Filesystem Operations Hang

Hello,

We (the UVic HEPRC group) use CernVM4 to run HEP production jobs on different clouds using 8-core VMs, with 8 single-core jobs running in parallel. Occasionally, we observe that the job stalls because a filesystem metadata operation hangs. Often this is just an “ls -lR” in the HTCondor workdir. We speculate it may be related to the amount of filesystem activity occurring, as those jobs pull in a large amount of files to setup their environment instead of executing the software directly in cvmfs. Also, when we run on 2-core VMs with 2 simultaneous jobs, we see this behaviour much less frequently. We’ve seen this on multiple clouds, so it doesn’t appear to be an issue with the hypervisor. The rate doesn’t seem to be entirely consistent, but is roughly at the few percent level for 8-core VMs. Has anyone seen anything like this before? Any advice on debugging is appreciated. We’ve tried with both the latest version of CernVM4 and the one before. We have also reproduced this behaviour by just running a “dd” as job with 8 in parallel, each writing about 10GB to disk.

Thank you,

Tristan

I have seen this type of behavior when the root catalog is large. Does the repository you’re reading from have a .cvmfsdirtab file to create nested catalogs as appropriate?

Thank you for your reply. This issue actually seems to not be related to CVMFS; we have reproduced it by just writing large files to the local root disk of CernVM, with no interaction with CVMFS.

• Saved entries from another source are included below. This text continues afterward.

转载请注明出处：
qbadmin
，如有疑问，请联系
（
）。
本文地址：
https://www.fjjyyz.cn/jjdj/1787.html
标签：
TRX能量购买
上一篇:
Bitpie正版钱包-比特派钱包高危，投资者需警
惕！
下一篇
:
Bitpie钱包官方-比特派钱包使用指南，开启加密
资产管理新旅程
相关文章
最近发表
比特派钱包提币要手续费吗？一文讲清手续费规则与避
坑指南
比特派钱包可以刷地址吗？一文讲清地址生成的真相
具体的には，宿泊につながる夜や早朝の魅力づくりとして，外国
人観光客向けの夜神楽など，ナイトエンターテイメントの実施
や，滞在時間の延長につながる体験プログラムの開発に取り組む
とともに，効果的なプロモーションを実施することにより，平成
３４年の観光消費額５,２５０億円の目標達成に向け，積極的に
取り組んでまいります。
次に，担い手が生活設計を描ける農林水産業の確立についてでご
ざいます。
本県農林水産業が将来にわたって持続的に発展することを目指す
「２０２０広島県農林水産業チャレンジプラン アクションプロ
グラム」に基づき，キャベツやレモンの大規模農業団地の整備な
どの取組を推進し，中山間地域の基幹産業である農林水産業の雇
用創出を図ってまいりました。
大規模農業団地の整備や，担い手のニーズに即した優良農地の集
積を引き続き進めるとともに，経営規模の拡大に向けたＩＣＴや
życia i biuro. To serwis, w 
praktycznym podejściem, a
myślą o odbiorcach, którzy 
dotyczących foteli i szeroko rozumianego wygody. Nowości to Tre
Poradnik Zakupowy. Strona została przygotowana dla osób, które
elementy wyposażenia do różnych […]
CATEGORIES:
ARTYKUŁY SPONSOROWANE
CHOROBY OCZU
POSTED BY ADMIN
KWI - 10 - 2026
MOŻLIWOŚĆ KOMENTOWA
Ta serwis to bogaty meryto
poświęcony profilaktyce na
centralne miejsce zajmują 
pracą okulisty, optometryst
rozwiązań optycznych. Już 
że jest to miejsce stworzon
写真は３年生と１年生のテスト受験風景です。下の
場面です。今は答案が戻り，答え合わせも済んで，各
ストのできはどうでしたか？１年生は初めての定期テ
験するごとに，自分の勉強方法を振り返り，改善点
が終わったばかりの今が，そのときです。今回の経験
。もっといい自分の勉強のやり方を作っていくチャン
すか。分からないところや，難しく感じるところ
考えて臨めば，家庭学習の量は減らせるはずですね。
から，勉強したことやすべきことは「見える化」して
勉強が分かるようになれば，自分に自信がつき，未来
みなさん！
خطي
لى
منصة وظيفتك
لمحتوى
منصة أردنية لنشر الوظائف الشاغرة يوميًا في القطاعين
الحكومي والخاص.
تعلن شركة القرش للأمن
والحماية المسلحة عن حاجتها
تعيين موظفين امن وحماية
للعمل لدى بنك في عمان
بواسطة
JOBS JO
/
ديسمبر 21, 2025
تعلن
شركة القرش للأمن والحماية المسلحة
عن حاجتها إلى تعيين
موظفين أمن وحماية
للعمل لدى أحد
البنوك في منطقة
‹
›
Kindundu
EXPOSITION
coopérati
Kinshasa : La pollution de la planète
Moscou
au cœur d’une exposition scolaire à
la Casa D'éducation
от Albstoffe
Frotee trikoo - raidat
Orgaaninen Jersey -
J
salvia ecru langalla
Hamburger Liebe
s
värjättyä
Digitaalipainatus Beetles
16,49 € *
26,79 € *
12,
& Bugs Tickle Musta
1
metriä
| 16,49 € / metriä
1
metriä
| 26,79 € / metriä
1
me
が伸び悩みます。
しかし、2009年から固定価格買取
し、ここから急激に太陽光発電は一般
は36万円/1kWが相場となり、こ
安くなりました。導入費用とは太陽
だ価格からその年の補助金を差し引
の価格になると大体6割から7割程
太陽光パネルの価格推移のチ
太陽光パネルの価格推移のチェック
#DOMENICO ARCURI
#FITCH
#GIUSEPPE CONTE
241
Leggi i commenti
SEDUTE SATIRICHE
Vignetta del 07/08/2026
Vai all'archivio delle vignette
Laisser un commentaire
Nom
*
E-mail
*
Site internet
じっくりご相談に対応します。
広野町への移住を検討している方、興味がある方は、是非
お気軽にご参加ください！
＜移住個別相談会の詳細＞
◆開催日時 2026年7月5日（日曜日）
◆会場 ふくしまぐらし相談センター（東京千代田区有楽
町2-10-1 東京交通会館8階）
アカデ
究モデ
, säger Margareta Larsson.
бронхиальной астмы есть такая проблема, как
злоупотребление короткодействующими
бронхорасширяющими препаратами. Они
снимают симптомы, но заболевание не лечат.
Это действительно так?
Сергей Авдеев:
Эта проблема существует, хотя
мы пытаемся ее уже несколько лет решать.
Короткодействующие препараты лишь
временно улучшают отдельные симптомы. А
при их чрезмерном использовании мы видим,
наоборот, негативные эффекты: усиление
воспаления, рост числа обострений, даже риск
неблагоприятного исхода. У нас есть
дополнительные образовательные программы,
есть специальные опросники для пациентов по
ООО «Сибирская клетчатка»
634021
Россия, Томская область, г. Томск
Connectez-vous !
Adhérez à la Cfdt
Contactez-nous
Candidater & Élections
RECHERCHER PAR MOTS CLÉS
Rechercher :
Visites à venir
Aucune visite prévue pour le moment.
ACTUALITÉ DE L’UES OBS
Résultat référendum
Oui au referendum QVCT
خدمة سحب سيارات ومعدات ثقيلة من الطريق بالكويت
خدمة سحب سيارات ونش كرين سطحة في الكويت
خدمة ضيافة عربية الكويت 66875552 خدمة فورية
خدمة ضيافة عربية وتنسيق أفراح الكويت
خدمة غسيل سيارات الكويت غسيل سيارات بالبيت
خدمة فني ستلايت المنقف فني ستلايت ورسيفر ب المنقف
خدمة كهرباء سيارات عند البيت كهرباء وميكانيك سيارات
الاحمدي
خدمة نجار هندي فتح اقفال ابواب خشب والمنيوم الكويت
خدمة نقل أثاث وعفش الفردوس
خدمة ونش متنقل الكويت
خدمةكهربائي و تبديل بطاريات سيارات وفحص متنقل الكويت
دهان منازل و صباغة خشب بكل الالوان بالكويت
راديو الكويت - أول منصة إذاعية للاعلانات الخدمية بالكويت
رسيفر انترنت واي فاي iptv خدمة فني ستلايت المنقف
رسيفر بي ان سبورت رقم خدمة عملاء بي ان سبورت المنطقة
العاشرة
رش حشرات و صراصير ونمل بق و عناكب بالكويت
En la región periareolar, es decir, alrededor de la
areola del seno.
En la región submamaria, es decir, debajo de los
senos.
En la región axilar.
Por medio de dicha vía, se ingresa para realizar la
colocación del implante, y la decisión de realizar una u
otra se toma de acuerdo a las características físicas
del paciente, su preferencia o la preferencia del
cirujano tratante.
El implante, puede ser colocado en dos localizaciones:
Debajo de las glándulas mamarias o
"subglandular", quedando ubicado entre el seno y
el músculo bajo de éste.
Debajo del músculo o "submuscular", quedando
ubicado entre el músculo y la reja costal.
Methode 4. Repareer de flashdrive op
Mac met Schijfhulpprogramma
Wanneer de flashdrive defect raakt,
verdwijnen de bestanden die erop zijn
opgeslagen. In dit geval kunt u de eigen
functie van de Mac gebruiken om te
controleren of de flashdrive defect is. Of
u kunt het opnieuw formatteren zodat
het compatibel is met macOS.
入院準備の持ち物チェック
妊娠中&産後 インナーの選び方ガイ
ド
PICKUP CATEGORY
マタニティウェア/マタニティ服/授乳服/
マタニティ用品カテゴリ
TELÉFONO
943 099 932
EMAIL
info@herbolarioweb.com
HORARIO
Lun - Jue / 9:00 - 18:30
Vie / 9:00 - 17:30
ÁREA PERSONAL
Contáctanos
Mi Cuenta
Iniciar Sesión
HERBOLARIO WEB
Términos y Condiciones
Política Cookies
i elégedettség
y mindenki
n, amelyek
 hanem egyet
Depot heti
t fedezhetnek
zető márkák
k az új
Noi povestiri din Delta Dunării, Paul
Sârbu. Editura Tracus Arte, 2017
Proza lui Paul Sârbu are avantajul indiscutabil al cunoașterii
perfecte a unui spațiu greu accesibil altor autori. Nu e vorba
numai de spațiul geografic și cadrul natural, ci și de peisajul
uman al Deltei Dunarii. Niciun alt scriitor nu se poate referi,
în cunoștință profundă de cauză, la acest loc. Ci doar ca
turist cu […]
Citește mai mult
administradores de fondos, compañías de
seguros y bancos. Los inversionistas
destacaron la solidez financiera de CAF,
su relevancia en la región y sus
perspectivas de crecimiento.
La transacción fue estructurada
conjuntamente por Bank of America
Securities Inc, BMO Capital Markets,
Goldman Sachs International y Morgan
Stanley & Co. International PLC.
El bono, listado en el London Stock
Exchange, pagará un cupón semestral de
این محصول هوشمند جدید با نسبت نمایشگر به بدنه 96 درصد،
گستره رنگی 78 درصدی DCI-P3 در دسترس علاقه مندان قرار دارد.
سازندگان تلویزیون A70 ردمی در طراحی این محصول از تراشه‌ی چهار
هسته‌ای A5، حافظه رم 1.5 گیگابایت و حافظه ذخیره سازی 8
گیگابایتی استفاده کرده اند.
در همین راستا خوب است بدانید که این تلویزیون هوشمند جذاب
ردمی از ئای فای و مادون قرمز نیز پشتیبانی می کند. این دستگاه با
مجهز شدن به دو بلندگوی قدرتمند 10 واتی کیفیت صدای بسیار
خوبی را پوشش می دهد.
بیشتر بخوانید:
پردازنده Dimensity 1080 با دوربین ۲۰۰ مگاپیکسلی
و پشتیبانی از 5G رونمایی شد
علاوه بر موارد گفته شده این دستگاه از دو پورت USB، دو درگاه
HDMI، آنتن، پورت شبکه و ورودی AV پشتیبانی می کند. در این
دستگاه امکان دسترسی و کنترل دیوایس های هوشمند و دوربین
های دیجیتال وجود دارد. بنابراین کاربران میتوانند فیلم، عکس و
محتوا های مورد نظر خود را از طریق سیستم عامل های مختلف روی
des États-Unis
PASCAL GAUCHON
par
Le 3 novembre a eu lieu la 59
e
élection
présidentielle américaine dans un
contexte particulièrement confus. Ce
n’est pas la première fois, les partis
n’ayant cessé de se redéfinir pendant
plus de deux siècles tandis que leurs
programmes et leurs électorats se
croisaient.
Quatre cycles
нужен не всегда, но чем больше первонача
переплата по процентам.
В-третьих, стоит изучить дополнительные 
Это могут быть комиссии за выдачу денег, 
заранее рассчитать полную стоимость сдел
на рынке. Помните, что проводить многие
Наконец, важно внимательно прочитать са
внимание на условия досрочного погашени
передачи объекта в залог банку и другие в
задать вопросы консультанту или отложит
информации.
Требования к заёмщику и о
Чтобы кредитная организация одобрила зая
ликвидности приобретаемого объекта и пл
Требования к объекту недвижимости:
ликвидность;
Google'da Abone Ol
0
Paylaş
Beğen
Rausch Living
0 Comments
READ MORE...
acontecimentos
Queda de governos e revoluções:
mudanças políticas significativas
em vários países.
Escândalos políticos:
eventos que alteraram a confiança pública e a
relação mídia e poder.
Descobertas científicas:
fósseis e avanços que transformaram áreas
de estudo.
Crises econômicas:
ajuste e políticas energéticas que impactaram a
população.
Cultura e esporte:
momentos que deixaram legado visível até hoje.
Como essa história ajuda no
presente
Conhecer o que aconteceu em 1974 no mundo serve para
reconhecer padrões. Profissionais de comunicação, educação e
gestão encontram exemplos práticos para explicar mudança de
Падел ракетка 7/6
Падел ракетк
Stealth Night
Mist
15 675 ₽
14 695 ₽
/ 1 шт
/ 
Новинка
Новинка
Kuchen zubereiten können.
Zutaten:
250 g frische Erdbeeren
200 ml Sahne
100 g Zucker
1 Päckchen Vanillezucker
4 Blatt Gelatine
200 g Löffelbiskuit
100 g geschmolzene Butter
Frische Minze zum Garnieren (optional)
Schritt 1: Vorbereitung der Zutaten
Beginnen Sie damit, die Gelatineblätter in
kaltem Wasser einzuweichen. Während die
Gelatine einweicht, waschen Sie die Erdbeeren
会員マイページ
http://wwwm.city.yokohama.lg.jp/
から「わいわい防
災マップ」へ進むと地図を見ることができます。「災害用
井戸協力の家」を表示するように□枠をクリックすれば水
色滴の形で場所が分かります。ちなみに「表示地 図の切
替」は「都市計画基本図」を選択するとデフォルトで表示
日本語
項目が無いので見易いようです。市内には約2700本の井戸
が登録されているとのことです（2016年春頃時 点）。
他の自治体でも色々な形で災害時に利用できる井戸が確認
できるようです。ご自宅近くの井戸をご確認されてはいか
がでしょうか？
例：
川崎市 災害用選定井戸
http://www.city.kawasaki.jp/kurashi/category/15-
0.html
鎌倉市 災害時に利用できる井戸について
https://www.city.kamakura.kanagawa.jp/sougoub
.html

I wonder if it is related to the fact that the CernVM root file system is a union file system mount. If you can narrow down the locations where large files are written to specific directories, you can try to symlink them to /mnt/.rw, which goes directly to the virtual disk. This would of course only work for cases where you don’t need to mix new content and existing content. E.g., this works for /var/lib/xyz but not for /usr/bin.

Thanks for the suggestion; this should be possible in our case, so we’ll give it a try.

It’s been three weeks since we made the change, and we haven’t seen the problem since, so it seems to have worked. Thanks very much again for your help!